I was going to miss Hanoi --its unique energy and charm, our fantastically homey room in the colonial-era Hoa Binh hotel, and having spunky Wendy as our traveling companion. Getting out of town was painless. The busy boulevard feeding into highway 6 featured a special parallel street for bicycles and oxcarts, offering some refuge from the constant honking of motorbikes and trucks. It was difficult, though, to go any faster than the slow-moving current of bicycles that we were a part of. I was delighted to see bikes bearing pigs --both live and butchered---and noticed that Fred's back was a mud-splattered mess.

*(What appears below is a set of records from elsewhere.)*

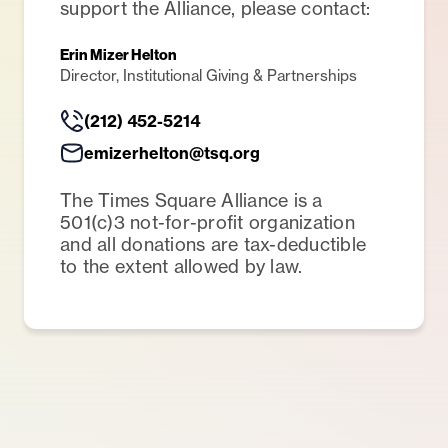
support the Alliance, please contact:
Erin Mizer Helton
Director, Institutional Giving & Partnerships
(212) 452-5214
emizerhelton@tsq.org
The Times Square Alliance is a
501(c)3 not-for-profit organization
and all donations are tax-deductible
to the extent allowed by law.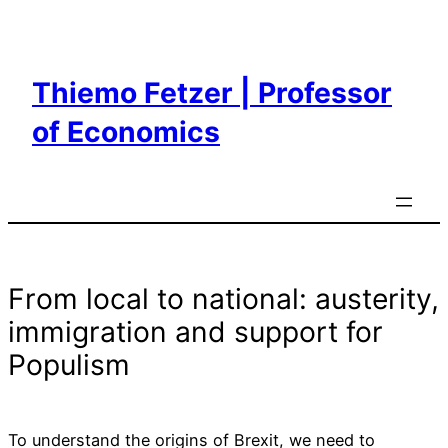
Skip
to
content
Thiemo Fetzer | Professor
of Economics
From local to national: austerity,
immigration and support for
Populism
To understand the origins of Brexit, we need to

As we penetrated the infinite expanse of rice fields, he told me I looked no better. We vowed to seek out fenders later in the day. Rising out of the paddies about twenty kilometers out of town was an unusual sight: a huge French-style cathedral without so much as a hamlet around it. We did some hit-and-miss riding along irrigation canals in order to reach the place, and were beckoned to the rear of the massive church to the monastery. A man (perhaps a plainclothes priest) unlocked the door for me, and I was surprised to see that the place was still in use.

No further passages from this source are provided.